うつ病と自転車

2019年1月27日

うつ病をご存じだろうか…
世間ではあまりいい印象のない病気で、世に「なまけ病…」などと揶揄されたりする病気だ。
恥ずかしながら、このうつ病というやつに以前から悩まされている。

きっかけは10年ほど前に交通事故に遭ったこと。
交通事故の事やその後の入院生活の苦しかった事がふとしたきっかけで蘇るPTSDというやつと合わせ、理由もなく絶望感や罪業妄想に襲われるようになってしまった。
実をいうとこの10月から調子が悪くなったというのも、このうつ病というやつが鎌首をもたげ私を襲ってしまったことにある。

この病気の苦しさはなった人でなければ分からないだろう。

何が苦しいのかといえば世の中の何もかもが苦しく、生きていることが苦痛でたまらなくなる。
自分自身の感情から「喜び」と「楽しさ」を失い、すべてが灰色の世界となり、自分自身は価値のない存在であるという考えに支配される。
まさに地獄の業火にあぶられているかのような苦しみを寝ても覚めても味わい尽くす、苦しみのフルコースだ。

決してたどり着かない激坂を、足を突くことが許されない状況で無理やり走らされている感じとも言えば、自転車乗りには少しはその苦しみがわかるかもしれない。

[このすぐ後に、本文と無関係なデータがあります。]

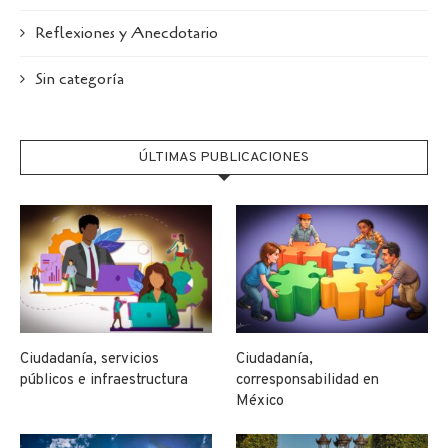
Reflexiones y Anecdotario
Sin categoría
ÚLTIMAS PUBLICACIONES
Ciudadanía, servicios
Ciudadanía,
públicos e infraestructura
corresponsabilidad en
México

そんな苦しみを今年も味わい、やっとで自転車に乗れるようになったこの頃、昨日の体調の悪さが回復したのをみて、今日もまた富士川方面に走ってきた。

毎度毎度同じ場所…うつになると新しい場所に行こうという気持ちがわかなくなる。走りたいと思うだけでも「よくできた!!!自分!!!」とほめたくなる。

ある本の中で、うつ病に対しては有酸素運動をすることが抗うつ剤よりうつ症状を和らげる効果が高いと書いてあった。

本当かどうかはわからないが、自転車に乗りひとしきり汗をかくと気持ちがいいのは確かだ。

「トラックいっぱいの薬より自転車」という格言がある。
イタリアでは「医者に行くなら自転車で行け、そうすれば医者を素通りして酒場に行くことになる。」というらしいが、その言葉を信じてペダルを回す。

ああ…なんでうつ病になんてなってしまったのだろう。
この病気のせいで失ったものは数多い。今残っているのは自転車だけ…。